Condition has multiple meaning, imprecise term, therefore need to be careful in the drafting
of the contract.
Convention on the International Sale of Goods
Under Article 49, the buyer may declare the contract avoided if the seller’s failure to perform
obligations amounts to a fundamental breach of contract. A breach is fundamental:
if it results in such detriment to the other party as substantially to deprive him of
what he is entitled to expect under the contract, unless the party in breach did not
foresee and a reasonable person of the same kind in the same circumstances
would not have foreseen such a result. (Article 25)
Principles of International Commercial Contracts
7.3.1 (1) A party may terminate the contract where the failure of the other party to perform an
obligation under the contract amounts to a fundamental non-performance.

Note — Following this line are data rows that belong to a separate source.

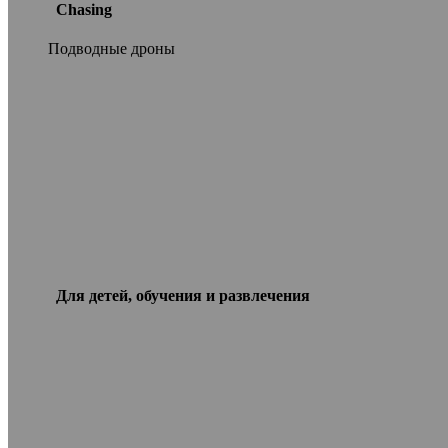
Chasing
Подводные дроны
Для детей, обучения и развлечения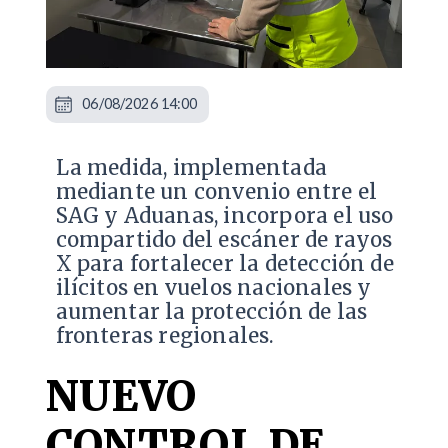
06/08/2026 14:00
La medida, implementada
mediante un convenio entre el
SAG y Aduanas, incorpora el uso
compartido del escáner de rayos
X para fortalecer la detección de
ilícitos en vuelos nacionales y
aumentar la protección de las
fronteras regionales.
NUEVO
CONTROL DE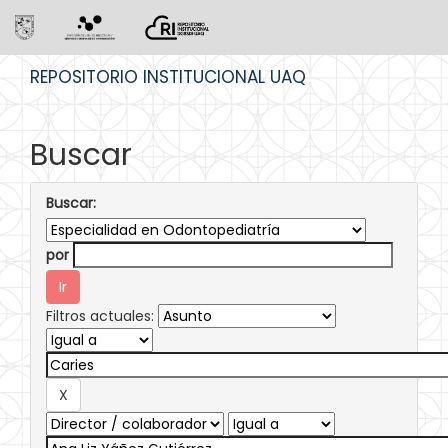
Skip
REPOSITORIO INSTITUCIONAL UAQ
navigation
Buscar
Buscar:
por
Filtros actuales: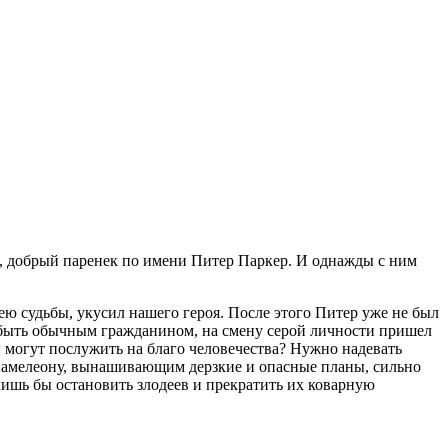
, добрый паренек по имени Питер Паркер. И однажды с ним
ею судьбы, укусил нашего героя. После этого Питер уже не был
 быть обычным гражданином, на смену серой личности пришел
ы могут послужить на благо человечества? Нужно надевать
 Хамелеону, вынашивающим дерзкие и опасные планы, сильно
лишь бы остановить злодеев и прекратить их коварную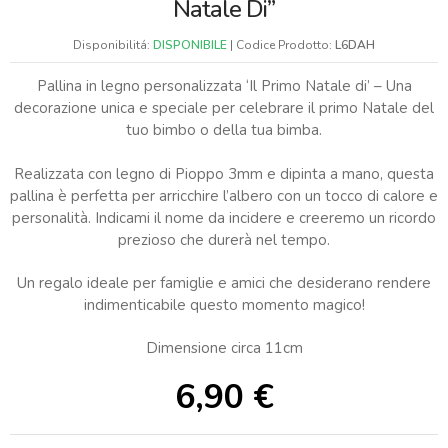
Natale Di”
Disponibilitá:
DISPONIBILE
| Codice Prodotto:
L6DAH
Pallina in legno personalizzata ‘Il Primo Natale di’ – Una
decorazione unica e speciale per celebrare il primo Natale del
tuo bimbo o della tua bimba.
Realizzata con legno di Pioppo 3mm e dipinta a mano, questa
pallina è perfetta per arricchire l’albero con un tocco di calore e
personalità. Indicami il nome da incidere e creeremo un ricordo
prezioso che durerà nel tempo.
Un regalo ideale per famiglie e amici che desiderano rendere
indimenticabile questo momento magico!
Dimensione circa 11cm
6,90
€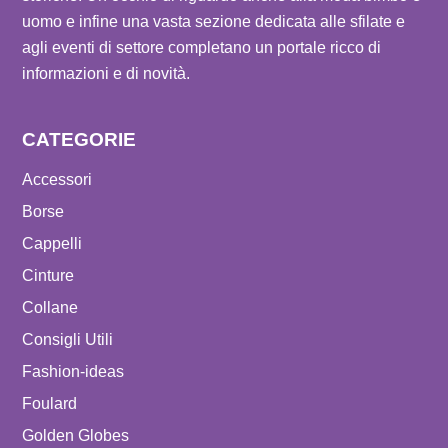
uomo e infine una vasta sezione dedicata alle sfilate e
agli eventi di settore completano un portale ricco di
informazioni e di novità.
CATEGORIE
Accessori
Borse
Cappelli
Cinture
Collane
Consigli Utili
Fashion-ideas
Foulard
Golden Globes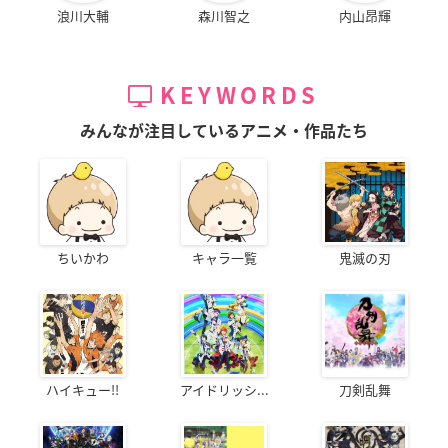
浪川大輔
森川智之
内山昂輝
KEYWORDS
みんなが注目しているアニメ・作品たち
ちいかわ
キャラ一覧
鬼滅の刃
ハイキュー!!
アイドリッシ...
刀剣乱舞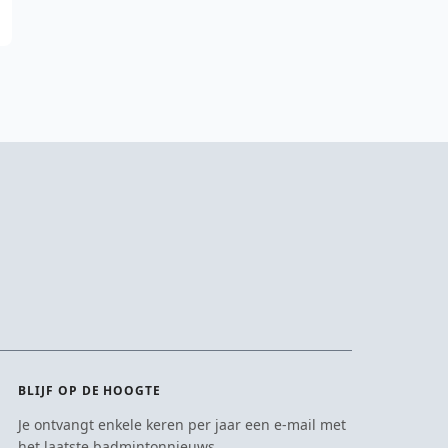
BLIJF OP DE HOOGTE
Je ontvangt enkele keren per jaar een e-mail met
het laatste badmintonnieuws.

(2) In determining whether a failure to perform an obligation amounts to a fundamental nonperformance regard shall be had, in particular, to whether
(a) the non-performance substantially deprives the aggrieved party of what it was
entitled to expect under the contract unless the other party did not foresee and could not
reasonably have foreseen such result;
(b) strict compliance with the obligation which has not been performed is of essence
under the contract;
(c) the non-performance is intentional or reckless;
(d) the non-performance gives the aggrieved party reason to believe that it cannot rely on
the other party's future performance;
(e) the non-performing party will suffer disproportionate loss as a result of the
preparation or performance if the contract is terminated.